Rizwan and Muazzam are building on their uncle’s legacy.
By Reena Kumar
The qawwali tradition has been going strong for 600 years, but Nusrat Fateh Ali Khan reigns supreme as one of the most famous figures of the genre in recent times despite his death 20 years ago.
Now his nephews Rizwan and Muazzam who trained under his leadership, are continuing the Sufi practice where hypnotic vocal repetitions are intended to induce a state of ecstasy.
The brothers, who are backed by traditional instruments including the harmonium and tabla, kick-started their UK tour this week which will see them mark the 20th anniversary of the death of their legendary uncle.
In an interview with Eastern Eye, Muazzam said the spiritual music which spreads a message of love and peace, would continue to be passed on through generations.
He paid tribute to his uncle and said the brothers were determined to keep the family qawwali tradition alive.
Speaking about the tour, Muazzam said: “People will get all the flavours of our great uncle. We will do our best to entertain qawwali lovers as it is a tribute to him.”
Nusrat Fateh Ali Khan brought Sufi music to an international stage, and his influence is far reaching.
Qawwali music is a form of Sufi devotional music from the Indian subcontinent in which romantic love is a metaphor for spiritual adoration and mystical enlightenment.
Taking the tradition forward, Rizwan and Muazzam continue to expand the reach of qawwali to new audiences, and have worked with contemporary producers such as Fun-Da-Mental and Neil Sparks.
During the tour on the 70th anniversary year of the formation of Pakistan, the group will perform Nusrat Fateh Ali Khan’s own compositions, many of which have not been heard before by UK audiences, along with traditional and well-loved qawwali songs.

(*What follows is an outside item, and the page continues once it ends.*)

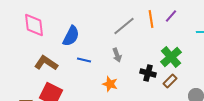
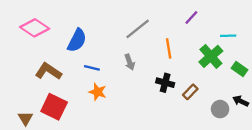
orange line: (151, 19) -> (169, 48), moved
pink diamond: (34, 25) -> (35, 28), turned -50
green cross: (171, 57) -> (211, 56), moved
orange star: (110, 84) -> (98, 92), moved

Muazzam added: “We are all really very excited about our UK tour and looking forward to meeting and performing in front of our fans and qawwali loving audiences. We will be following in the footsteps of our great uncle, he loved performing and meeting his fans in the UK and we will be paying our humble respects to him with a very special show for qawwali fans on the 20th anniversary year since his passing.”
The brothers, whose father also performed with Nusrat Fateh Ali Khan, have been performing together since the 1990s and have graced the stages at WOMAD festival and The Royal Opera House, developing a devoted global following.
Their soaring voices are backed by a gharana, an ensemble of harmonium and tabla accompanied by rhythmic hand-claps.
They have produced several acclaimed albums with Real World Records and performed with fellow Pakistani singers and musicians at the Coke Studio Pakistan.
The ten-piece band performs in traditional style – sitting on the ground rather than on seats – which they believe brings them closer to god.
See Rizwan-Muazzam Qawwali on Saturday March 25 at Harwood Assembly Rooms, Leeds Sunday March 26 at The Sage, Gateshead, Monday March 27 at The Barbican, London and Thursday March 30 at Birmingham Town Hall, Birmingham.